Problem statement:
The listing below holds a line with "esta publicación se" and a later line with "Nuevas funciones de CSS en Safari 26". Write out those two lines and every line between them, exactly, and nothing else.

Input data:
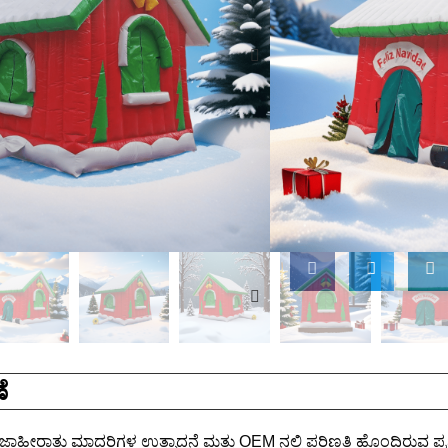
5. ಹೆಚ್ಚಿನ ಬಾಳಿಕೆ ಮತ್ತು ಹೆಚ್ಚ
6. ಮರುಬಳಕೆ, ದೀರ್ಘಾವಧಿಯ
ಪರಿಣಾಮಕಾರಿ
7. ಎಲ್ಲಾ ಗಾಳಿ ತುಂಬಬಹುದಾ
ಮಾಡಬಹುದು.
8. ನಾವು ಗಾಳಿ ತುಂಬಬಹುದ
ಬೇಡಿಕೆಗಳಿಗೆ ಅನುಗುಣವಾಗಿ
ವಿಚಾರಣೆ
ೆ
ಾಹೀರಾತು ಮಾದರಿಗಳ ಉತ್ಪಾದನೆ ಮತ್ತು OEM ನಲ್ಲಿ ಪರಿಣತಿ ಹೊಂದಿರುವ ಪ್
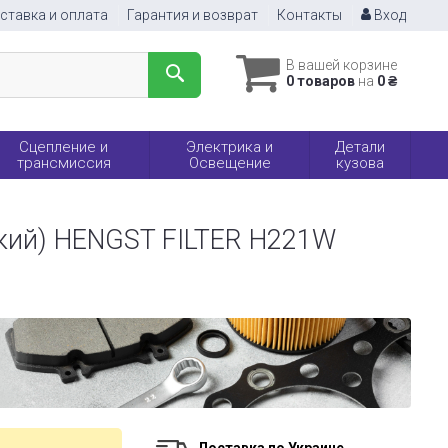
ставка и оплата
Гарантия и возврат
Контакты
Вход
В вашей корзине
0 товаров
на
0 ₴
Сцепление и
Электрика и
Детали
трансмиссия
Освещение
кузова
сокий) HENGST FILTER H221W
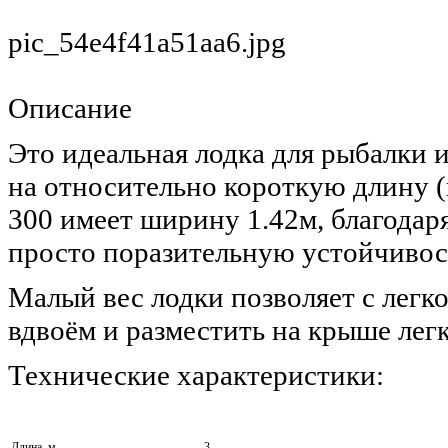
pic_54e4f41a51aa6.jpg
Описание
Это идеальная лодка для рыбалки 
на относительно короткую длину (в
300 имеет ширину 1.42м, благодар
просто поразительную устойчивос
Малый вес лодки позволяет с легк
вдвоём и разместить на крыше лег
Технические характеристики:
Длина, м
3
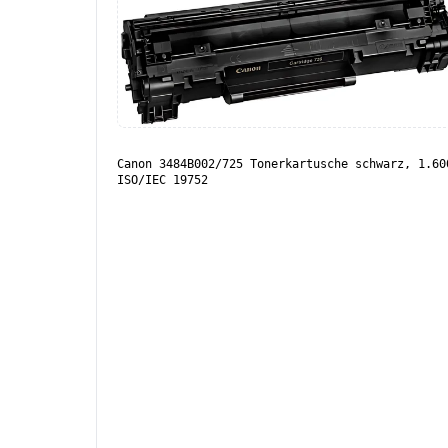
Canon 3484B002/725 Tonerkartusche schwarz, 1.60
ISO/IEC 19752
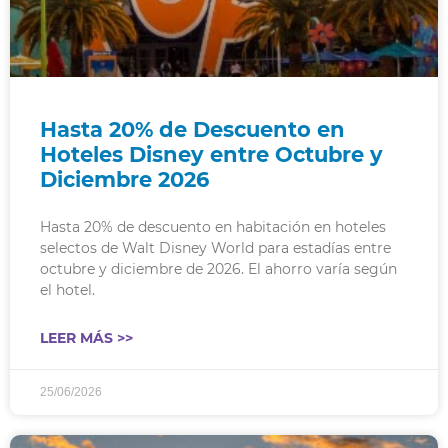
Hasta 20% de Descuento en
Hoteles Disney entre Octubre y
Diciembre 2026
Hasta 20% de descuento en habitación en hoteles
selectos de Walt Disney World para estadías entre
octubre y diciembre de 2026. El ahorro varía según
el hotel.
LEER MÁS >>
25/06/2026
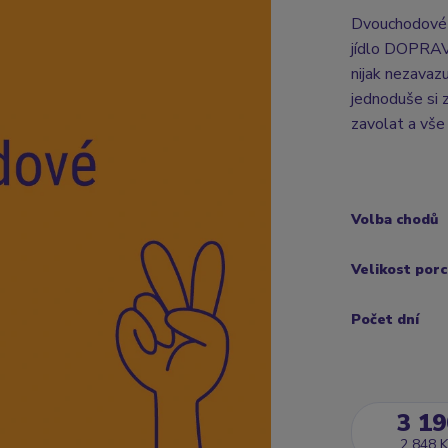
Dvouchodové 
jídlo DOPRAV
nijak nezavaz
jednoduše si 
zavolat a vše
Volba chodů
Velikost por
Počet dní
3 19
2 848 K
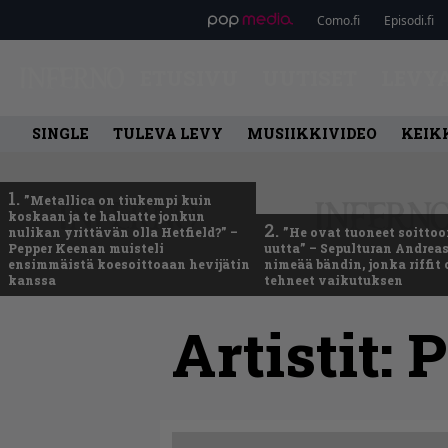
Como.fi
Episodi.fi
ETUSIVU
UUTISET
LEVY
SINGLE
TULEVA LEVY
MUSIIKKIVIDEO
KEIK
1.
”Metallica on tiukempi kuin
koskaan ja te haluatte jonkun
2.
nulikan yrittävän olla Hetfield?” –
”He ovat tuoneet soittoo
Pepper Keenan muisteli
uutta” – Sepulturan Andreas
ensimmäistä koesoittoaan hevijätin
nimeää bändin, jonka riffit
kanssa
tehneet vaikutuksen
Artistit:
P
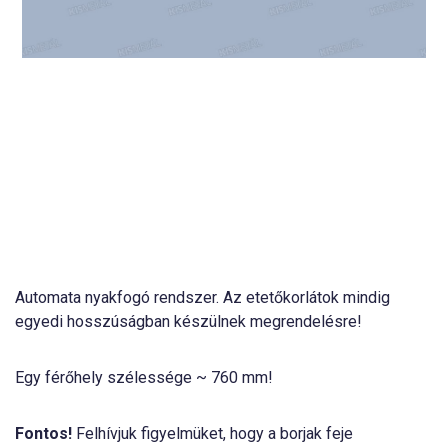
Automata nyakfogó rendszer. Az etetőkorlátok mindig
egyedi hosszúságban készülnek megrendelésre!
Egy férőhely szélessége ~ 760 mm!
Fontos!
Felhívjuk figyelmüket, hogy a borjak feje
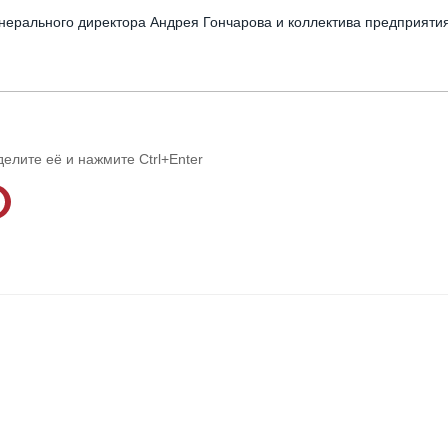
енерального директора Андрея Гончарова и коллектива предприятия
делите её и нажмите Ctrl+Enter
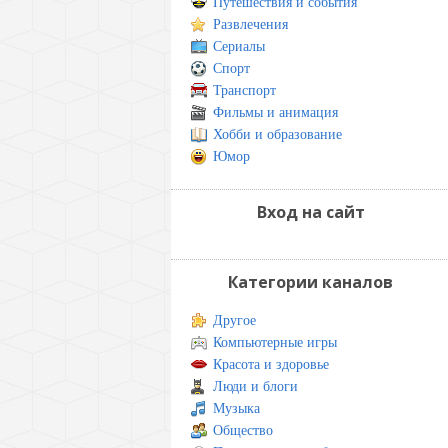
Путешествия и события
Развлечения
Сериалы
Спорт
Транспорт
Фильмы и анимация
Хобби и образование
Юмор
Вход на сайт
Категории каналов
Другое
Компьютерные игры
Красота и здоровье
Люди и блоги
Музыка
Общество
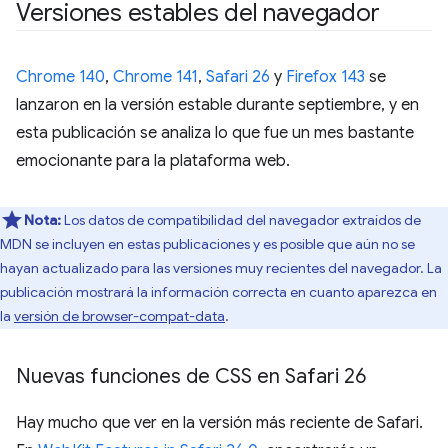
Versiones estables del navegador
Chrome 140
,
Chrome 141
,
Safari 26
y
Firefox 143
se
lanzaron en la versión estable durante septiembre, y en
esta publicación se analiza lo que fue un mes bastante
emocionante para la plataforma web.
Nota:
Los datos de compatibilidad del navegador extraídos de
MDN se incluyen en estas publicaciones y es posible que aún no se
hayan actualizado para las versiones muy recientes del navegador. La
publicación mostrará la información correcta en cuanto aparezca en
la
versión de browser-compat-data
.
Nuevas funciones de CSS en Safari 26
Hay mucho que ver en la versión más reciente de Safari.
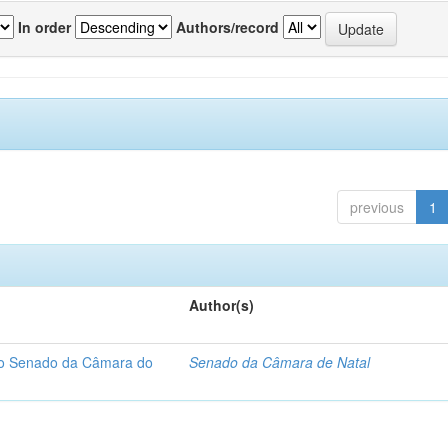
In order
Authors/record
previous
1
Author(s)
 do Senado da Câmara do
Senado da Câmara de Natal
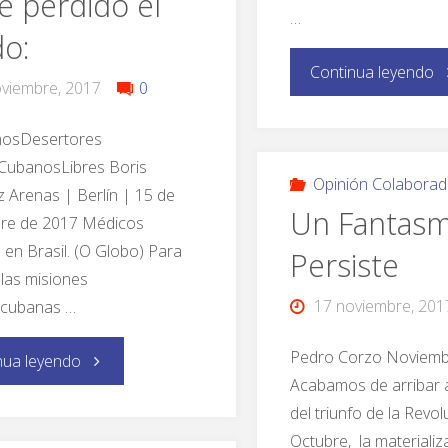
e perdido el
…
o:
Continua leyendo
viembre, 2017
0
osDesertores
ubanosLibres Boris
Opinión Colaborad
 Arenas | Berlín | 15 de
Un Fantas
re de 2017 Médicos
en Brasil. (O Globo) Para
Persiste
las misiones
17 noviembre, 201
 cubanas …
Pedro Corzo Noviemb
nua leyendo
Acabamos de arribar 
del triunfo de la Revo
Octubre, la materializ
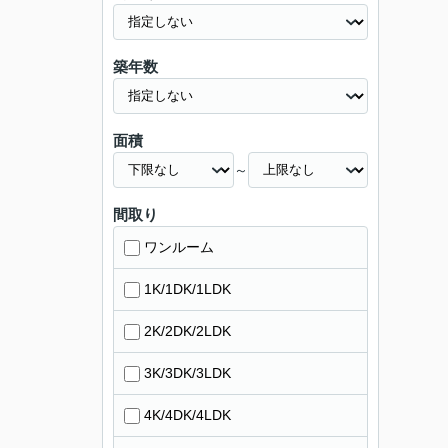
築年数
面積
～
間取り
ワンルーム
1K/1DK/1LDK
2K/2DK/2LDK
3K/3DK/3LDK
4K/4DK/4LDK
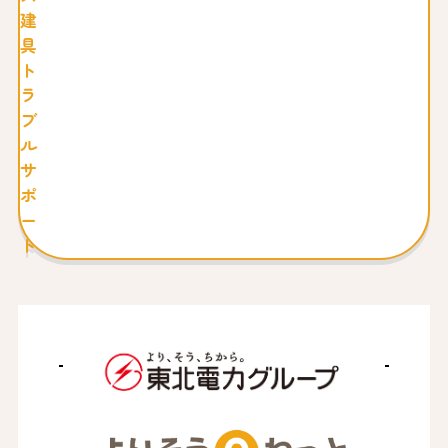
建
具
ト
ラ
ブ
ル
サ
ポ
ー
ト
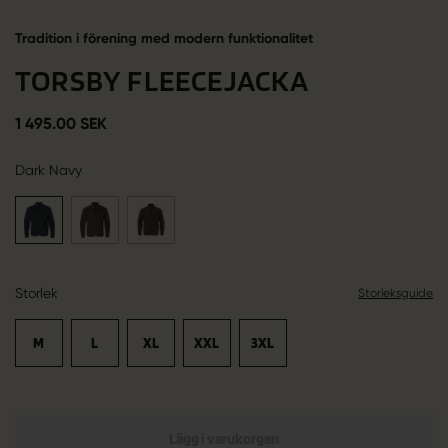
Tradition i förening med modern funktionalitet
TORSBY FLEECEJACKA
1 495.00 SEK
Dark Navy
Storlek
Storleksguide
M
L
XL
XXL
3XL
Lägg i varukorgen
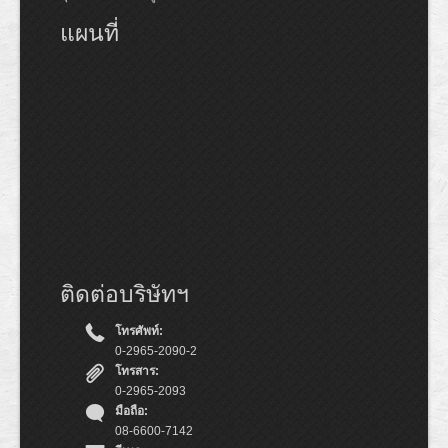
แผนที่
ติดต่อบริษัทฯ
โทรศัพท์:
0-2965-2090-2
โทรสาร:
0-2965-2093
มือถือ:
08-6600-7142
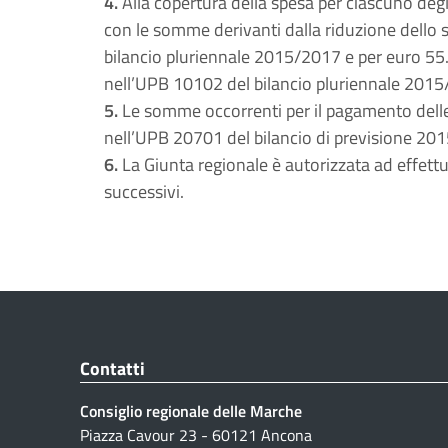
4.
Alla copertura della spesa per ciascuno deg
con le somme derivanti dalla riduzione dello
bilancio pluriennale 2015/2017 e per euro 55
nell’UPB 10102 del bilancio pluriennale 201
5.
Le somme occorrenti per il pagamento delle 
nell’UPB 20701 del bilancio di previsione 2015 
6.
La Giunta regionale è autorizzata ad effett
successivi.
Contatti
Consiglio regionale delle Marche
Piazza Cavour 23 - 60121 Ancona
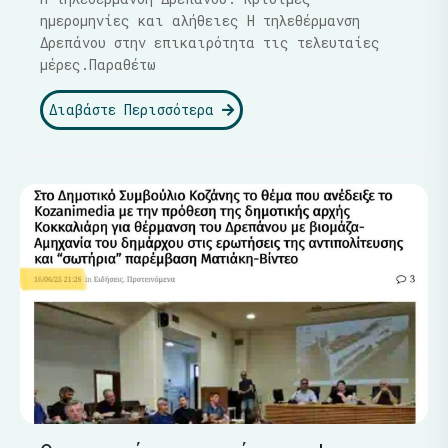
ημερομηνίες και αλήθειες Η τηλεθέρμανση
Δρεπάνου στην επικαιρότητα τις τελευταίες
μέρες.Παραθέτω
Διαβάστε Περισσότερα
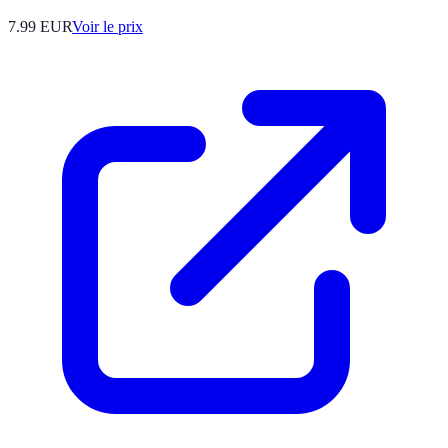
7.99
EUR
Voir le prix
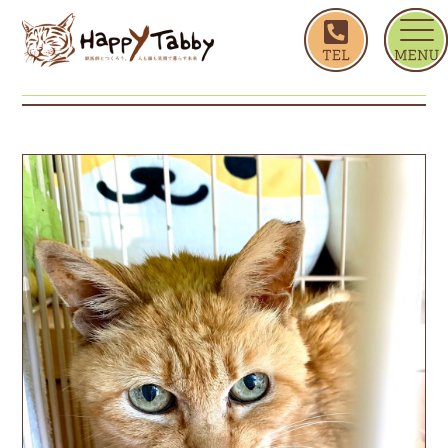
ホーム
5
5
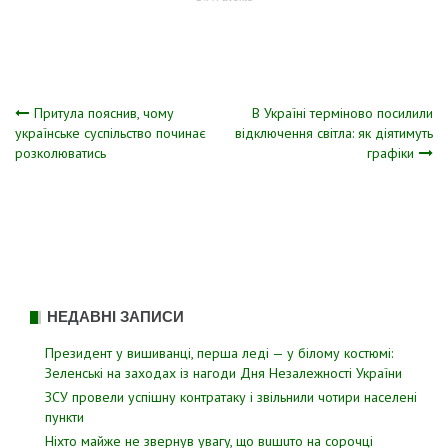
Навігація
Притула пояснив, чому
В Україні терміново посилили
українське суспільство починає
відключення світла: як діятимуть
розколюватись
графіки
записів
НЕДАВНІ ЗАПИСИ
Президент у вишиванці, перша леді — у білому костюмі:
Зеленські на заходах із нагоди Дня Незалежності України
ЗСУ пpовели уcпішну контратаку і звiльнили чотири наcелені
пyнкти
Hixтo мaйжe нe звepнyв yвaгy, щo вuшuтo нa copoчцi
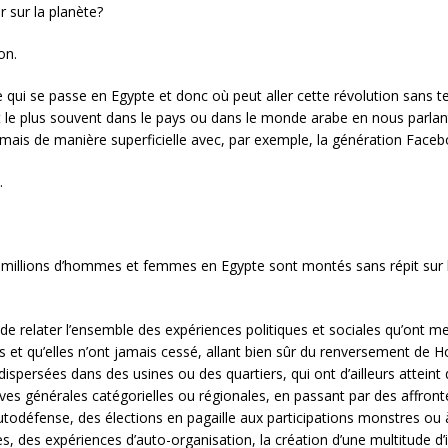
r sur la planète?
on.
 se passe en Egypte et donc où peut aller cette révolution sans ten
 le plus souvent dans le pays ou dans le monde arabe en nous parlan
ais de manière superficielle avec, par exemple, la génération Faceb
.
s millions d’hommes et femmes en Egypte sont montés sans répit sur l
le de relater l’ensemble des expériences politiques et sociales qu’ont m
ses et qu’elles n’ont jamais cessé, allant bien sûr du renversement 
dispersées dans des usines ou des quartiers, qui ont d’ailleurs attein
s générales catégorielles ou régionales, en passant par des affrontem
’autodéfense, des élections en pagaille aux participations monstres ou
, des expériences d’auto-organisation, la création d’une multitude d’in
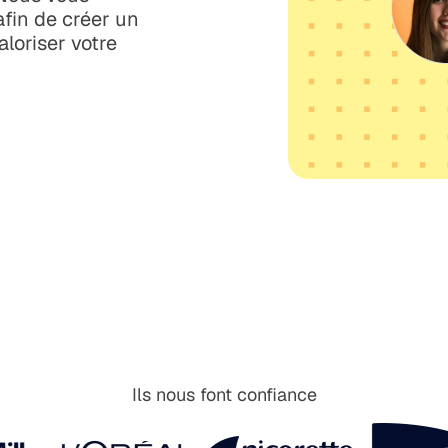
afin de créer un
aloriser votre
Ils nous font confiance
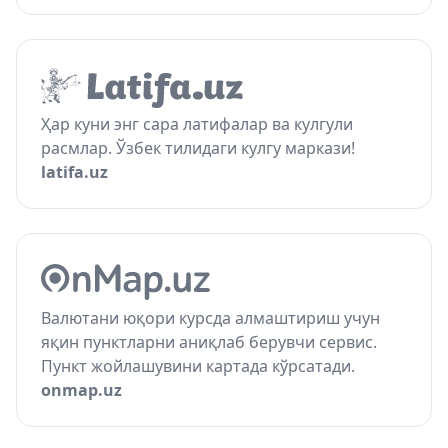
Ҳар куни энг сара латифалар ва кулгули
расмлар. Ўзбек тилидаги кулгу маркази!
latifa.uz
Валютани юқори курсда алмаштириш учун
яқин пунктларни аниқлаб берувчи сервис.
Пункт жойлашувини картада кўрсатади.
onmap.uz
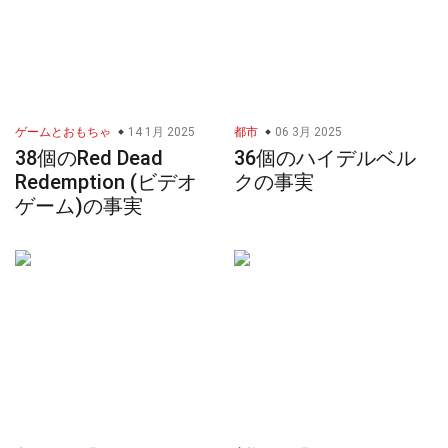
ゲームとおもちゃ
14 1月 2025
都市
06 3月 2025
38個のRed Dead
36個のハイデルベル
Redemption (ビデオ
クの事実
ゲーム)の事実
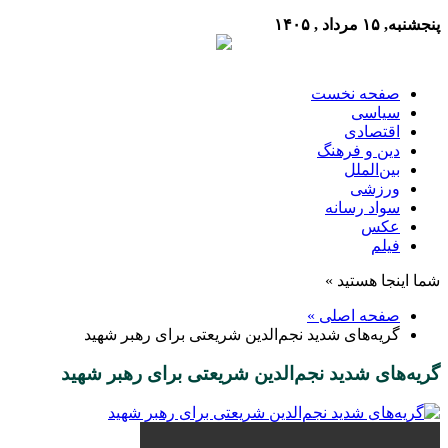
پنجشنبه, ۱۵ مرداد , ۱۴۰۵
صفحه نخست
سیاسی
اقتصادی
دین و فرهنگ
بین‌الملل
ورزشی
سواد رسانه
عکس
فیلم
شما اینجا هستید »
صفحه اصلی »
گریه‌های شدید نجم‌الدین شریعتی برای رهبر شهید
گریه‌های شدید نجم‌الدین شریعتی برای رهبر شهید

Response below:
esta publicación se analiza lo que fue un mes bastante
emocionante para la plataforma web.
Nota:
Los datos de compatibilidad del navegador extraídos de
MDN se incluyen en estas publicaciones y es posible que aún no se
hayan actualizado para las versiones muy recientes del navegador. La
publicación mostrará la información correcta en cuanto aparezca en
la
versión de browser-compat-data
.
Nuevas funciones de CSS en Safari 26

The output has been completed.